Mine arrived today too and while it IS a good box, there's not much in it that I'm going to get use out of personally.  The sugar scrub is good... the nail polish...well I own several hundred bottles - (I'm one of the people mentioned in the letter) - and this one just isn't my color... the ring is totally not my style and doesn't fit at all on any finger...the scarf is awesome (it's 100% silk and feels SOOOO nice... I don't wear scarves but I'll find another use for it!) and the hat is just meh.  I'm not a hat wearing person and the one hat I do own is already a summer hat that I hardly ever wear.  Looking forward to August's box but sad there's no mention of it in the letter.....


----------



## kdtx (Jun 24, 2015)

Every single item from my box is up for swap at MSA. Under SJ. My hat is black and white, ring has the amethyst stone and my nail polish is in starlet. I was really disappointed in this box. The fact that they use their own products is disappointing to me. I joined just to get rid of it. I will say it's a thoughtful curation but just not for me.


----------



## Tiffanyt92 (Jun 24, 2015)

Is there a list of ingredients on the scrubs?

It says the scrub is vegan, yet one of them is oatmeal milk and honey....vegans don't use honey...or milk... Hopefully those are just added scents and not actual ingredients!!


----------



## flyergirl (Jun 24, 2015)

I'm going to be a voice of dissent here and say that I really love this box. My ring is turquoise and fits perfectly on my middle finger. The stone is scraped up though from where it got slid into the metal.. not really that big a deal but I wouldn't have picked this one at the store. I'm not sure about the hat yet. It's different from anything I own, I may or may not get use out of it. Perhaps I'll keep it in my car for an emergency. I don't really care either way about the sugar scrub except I wish it was alchohol free. The nail polish is pretty. I LOVE the scarf. All in all, this box was a hit with me!


----------



## Miccarty2 (Jun 24, 2015)

This box is a hit for me too. I love the curation; everything fits together. I got the amethyst ring and lighter nail polish, and that's perfect for me. And the white and black hat, which is super dramatic. Funny because that's not really my style, but I tried it on and it made me smile, so I'm going to find ways to wear it. And I have a million scarves, but none with these colors, so I just spent a few minutes on Pinterest trying to find a way to tie a scarf for summer (it's super hot here).

Anyway, the ring is my favorite thing. So cool and pretty.


----------



## TreatChoself (Jun 25, 2015)

Wow. I really hated this box. I wrote a whole long, blistering review that I just accidentally erased. Probably for the best.  I don't fear being Vadered, because I'm about to go cancel this sub, but it was pretty mean.

I stand behind my statement, however, that this looks exactly like what I would expect a 74 year old to pack in her big straw bag to take with her on a gambling cruise to nowhere out of Ft.

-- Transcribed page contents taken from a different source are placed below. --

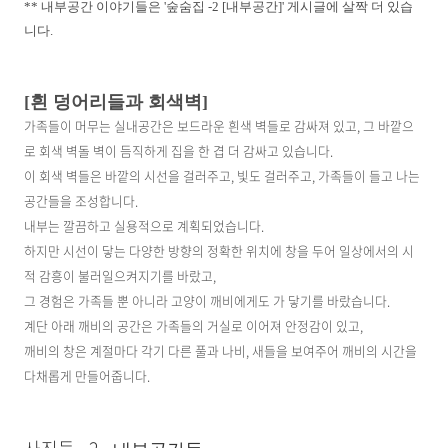
** 내부공간 이야기들은 '숲숨집 -2 [내부공간]' 게시글에 살짝 더 있습
니다.
[흰 덩어리들과 회색벽]
가족들이 머무는 실내공간은 보드라운 흰색 벽들로 감싸져 있고, 그 바깥으
로 회색 벽돌 벽이 듬직하게 집을 한 겹 더 감싸고 있습니다.
이 회색 벽들은 바깥의 시선을 걸러주고, 빛도 걸러주고, 가족들이 들고 나는
공간들을 조성합니다.
내부는 깔끔하고 실용적으로 계획되었습니다.
하지만 시선이 닿는 다양한 방향의 정확한 위치에 창을 두어 일상에서의 시
적 감흥이 불러일으켜지기를 바랐고,
그 경험은 가족들 뿐 아니라 고양이 깨비에게도 가 닿기를 바랐습니다.
계단 아래 깨비의 공간은 가족들의 거실로 이어져 안정감이 있고,
깨비의 창은 계절마다 각기 다른 풀과 나비, 새들을 보여주어 깨비의 시간을
다채롭게 만들어줍니다.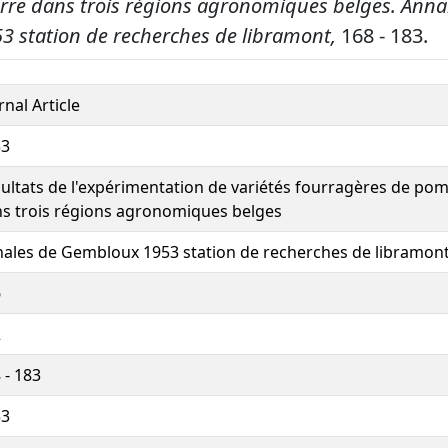
re dans trois régions agronomiques belges.
Anna
 station de recherches de libramont,
168 - 183.
rnal Article
53
ultats de l'expérimentation de variétés fourragères de po
s trois régions agronomiques belges
ales de Gembloux 1953 station de recherches de libramon
6
2
 - 183
53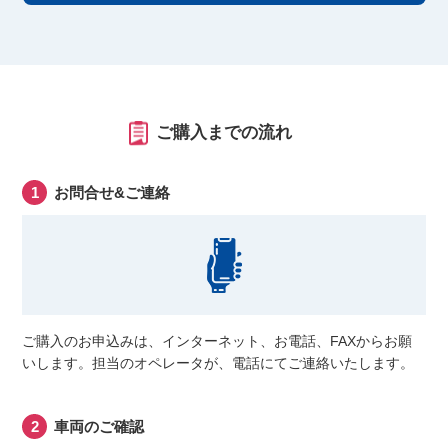
ご購入までの流れ
お問合せ&ご連絡
ご購入のお申込みは、インターネット、お電話、FAXからお願
いします。担当のオペレータが、電話にてご連絡いたします。
車両のご確認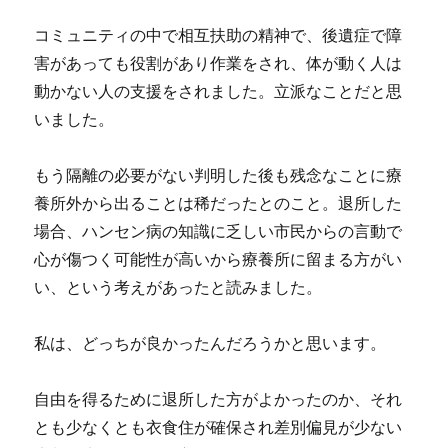
コミュニティの中で相互扶助の精神で、後遺症で障
害があっても役割があり作業をされ、体が動く人は
動かない人の支援をされました。立派なことだと思
いました。
もう隔離の必要がない判明した後も残念なことに療
養所外から出ることは稀だったとのこと。退所した
場合、ハンセン病の知識に乏しい市民からの言動で
心が傷つく可能性が高いから療養所に留まる方がい
い、という考えがあったと読みました。
私は、どっちが良かったんだろうかと思います。
自由を得るために退所した方がよかったのか、それ
とも少なくとも衣食住が確保され差別偏見が少ない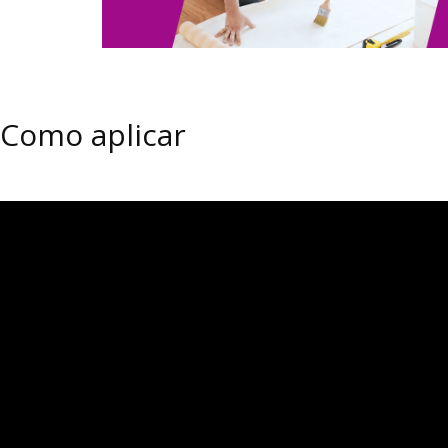
Como aplicar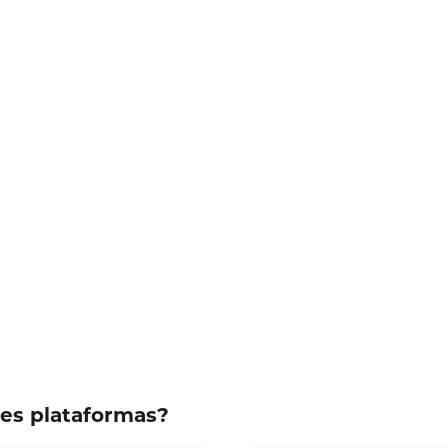
tes plataformas?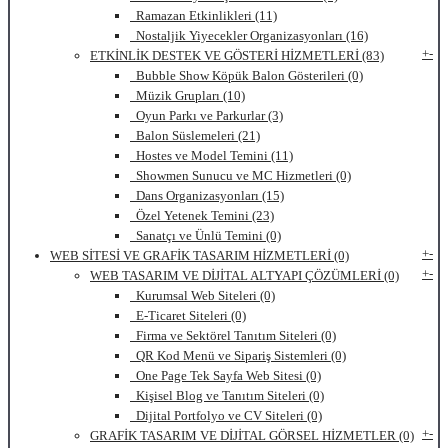
Ramazan Etkinlikleri (11)
Nostaljik Yiyecekler Organizasyonları (16)
+
-
ETKİNLİK DESTEK VE GÖSTERİ HİZMETLERİ (83)
Bubble Show Köpük Balon Gösterileri (0)
Müzik Grupları (10)
Oyun Parkı ve Parkurlar (3)
Balon Süslemeleri (21)
Hostes ve Model Temini (11)
Showmen Sunucu ve MC Hizmetleri (0)
Dans Organizasyonları (15)
Özel Yetenek Temini (23)
Sanatçı ve Ünlü Temini (0)
+
-
WEB SİTESİ VE GRAFİK TASARIM HİZMETLERİ (0)
+
-
WEB TASARIM VE DİJİTAL ALTYAPI ÇÖZÜMLERİ (0)
Kurumsal Web Siteleri (0)
E-Ticaret Siteleri (0)
Firma ve Sektörel Tanıtım Siteleri (0)
QR Kod Menü ve Sipariş Sistemleri (0)
One Page Tek Sayfa Web Sitesi (0)
Kişisel Blog ve Tanıtım Siteleri (0)
Dijital Portfolyo ve CV Siteleri (0)
+
-
GRAFİK TASARIM VE DİJİTAL GÖRSEL HİZMETLER (0)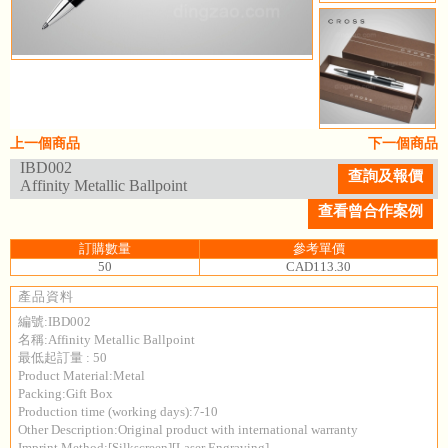
上一個商品
下一個商品
IBD002
查詢及報價
Affinity Metallic Ballpoint
查看曾合作案例
訂購數量
參考單價
50
CAD113.30
產品資料
編號:IBD002
名稱:Affinity Metallic Ballpoint
最低起訂量 : 50
Product Material:Metal
Packing:Gift Box
Production time (working days):7-10
Other Description:Original product with international warranty
Imprint Method:[Silkscreen][Laser Engraving]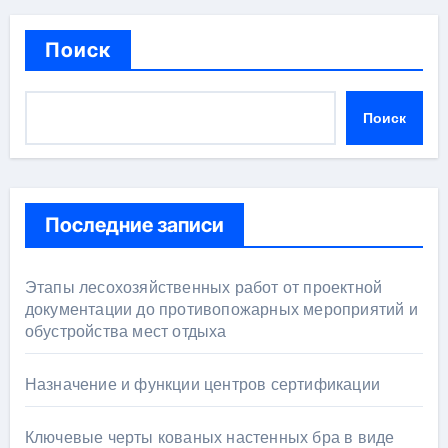
Поиск
Поиск
Последние записи
Этапы лесохозяйственных работ от проектной
документации до противопожарных мероприятий и
обустройства мест отдыха
Назначение и функции центров сертификации
Ключевые черты кованых настенных бра в виде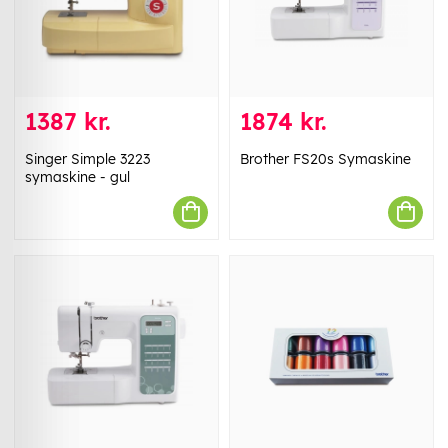
1387 kr.
1874 kr.
Singer Simple 3223
Brother FS20s Symaskine
symaskine - gul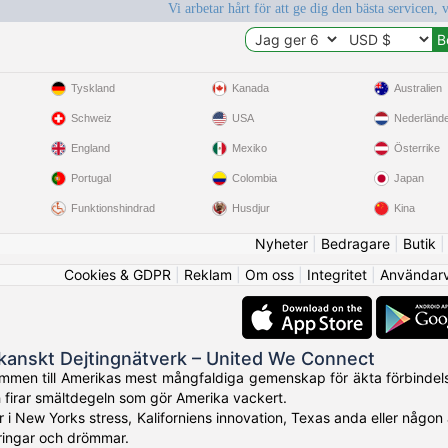
Vi arbetar hårt för att ge dig den bästa servicen, 
Tyskland
Kanada
Australien
Schweiz
USA
Nederländ
England
Mexiko
Österrike
Portugal
Colombia
Japan
Funktionshindrad
Husdjur
Kina
Nyheter
|
Bedragare
|
Butik
Cookies & GDPR
|
Reklam
|
Om oss
|
Integritet
|
Användarvi
kanskt Dejtingnätverk – United We Connect
mmen till Amerikas mest mångfaldiga gemenskap för äkta förbindelse
 firar smältdegeln som gör Amerika vackert.
 i New Yorks stress, Kaliforniens innovation, Texas anda eller någon
ringar och drömmar.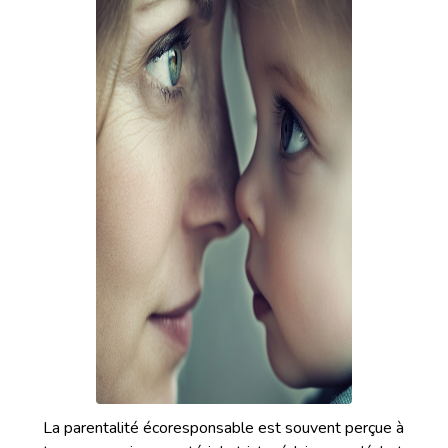
La parentalité écoresponsable est souvent perçue à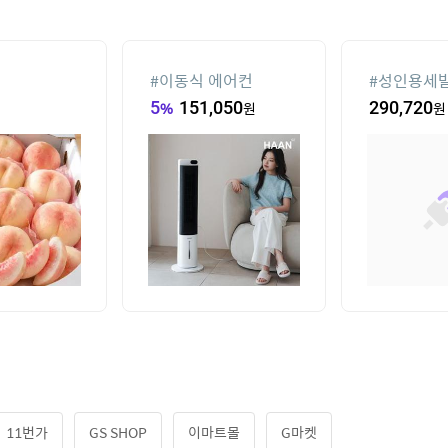
는 에어컨
#
차량햇빛가리개
#
윌슨남성
870
원
17,530
원
11,500
원
11번가
GS SHOP
이마트몰
G마켓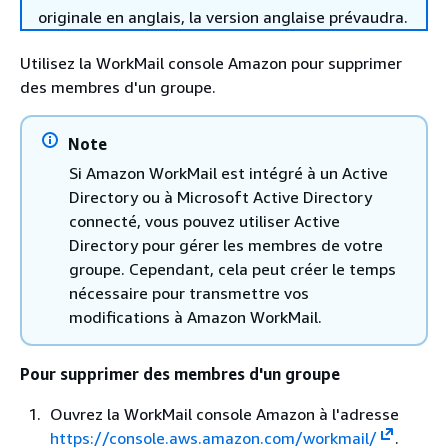
originale en anglais, la version anglaise prévaudra.
Utilisez la WorkMail console Amazon pour supprimer
des membres d'un groupe.
Note
Si Amazon WorkMail est intégré à un Active
Directory ou à Microsoft Active Directory
connecté, vous pouvez utiliser Active
Directory pour gérer les membres de votre
groupe. Cependant, cela peut créer le temps
nécessaire pour transmettre vos
modifications à Amazon WorkMail.
Pour supprimer des membres d'un groupe
Ouvrez la WorkMail console Amazon à l'adresse
https://console.aws.amazon.com/workmail/
.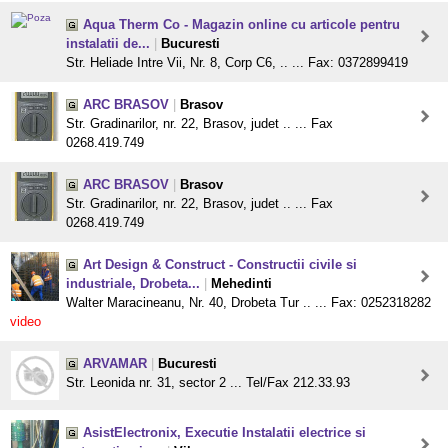
Aqua Therm Co - Magazin online cu articole pentru
instalatii de...
|
Bucuresti
Str. Heliade Intre Vii, Nr. 8, Corp C6, .. ... Fax: 0372899419
ARC BRASOV
|
Brasov
Str. Gradinarilor, nr. 22, Brasov, judet .. ... Fax
0268.419.749
ARC BRASOV
|
Brasov
Str. Gradinarilor, nr. 22, Brasov, judet .. ... Fax
0268.419.749
Art Design & Construct - Constructii civile si
industriale, Drobeta...
|
Mehedinti
Walter Maracineanu, Nr. 40, Drobeta Tur .. ... Fax: 0252318282
video
ARVAMAR
|
Bucuresti
Str. Leonida nr. 31, sector 2 ... Tel/Fax 212.33.93
AsistElectronix, Executie Instalatii electrice si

Lauderdale. With a cute ring to give her granddaughter. Although I guess I'm too old to appreciate the normcore trend, which I'm guessing this is? Either way, will be listing a complete box with the amethyst ring on MSA tomorrow for anyone who did like it.


----------



## NotTelling (Jun 25, 2015)

TreatChoself said:


> Wow. I really hated this box. I wrote a whole long, blistering review that I just accidentally erased. Probably for the best.  I don't fear being Vadered, because I'm about to go cancel this sub, but it was pretty mean.
> 
> I stand behind my statement, however, that this looks exactly like what I would expect a 74 year old to pack in her big straw bag to take with her on a gambling cruise to nowhere out of Ft. Lauderdale. With a cute ring to give her granddaughter. Although I guess I'm too old to appreciate the normcore trend, which I'm guessing this is? Either way, will be listing a complete box with the amethyst ring on MSA tomorrow for anyone who did like it.


LMAO. I think you nailed it. To me, this looks like a box Blanche and Dorothy would fight over. I had to google "normcore", the nail polish colors fit. 

idk, maybe it's a regional thing. Where I live no one wears hats like that, or scarves.  

This is a box that some people love and others don't, that's the chance you take with boxes like this, and frankly it's part of the fun.


----------



## Haley Hayes (Jun 25, 2015)

@@TreatChoself, It isn't poor taste. It is wisdom. It is equally important to wear a wide brimmed hat if you are under 74. The biggest brimmed hat and the biggest sunglasses you can find.


----------



## TreatChoself (Jun 25, 2015)

Ironically, I'm a young(ish) melanoma survivor and about the biggest proponent for massive hats, UPF clothing, obscure Japanese sunscreens, giant sunglasses and even parasols you will find. I just hate this particular style of hat because exposing your scalp, a very common site for skin cancers because it is difficult to protect, to UV rays completely defeats the purpose of wearing a giant hat. Also: I find the style hideous, but I realize that is personal taste.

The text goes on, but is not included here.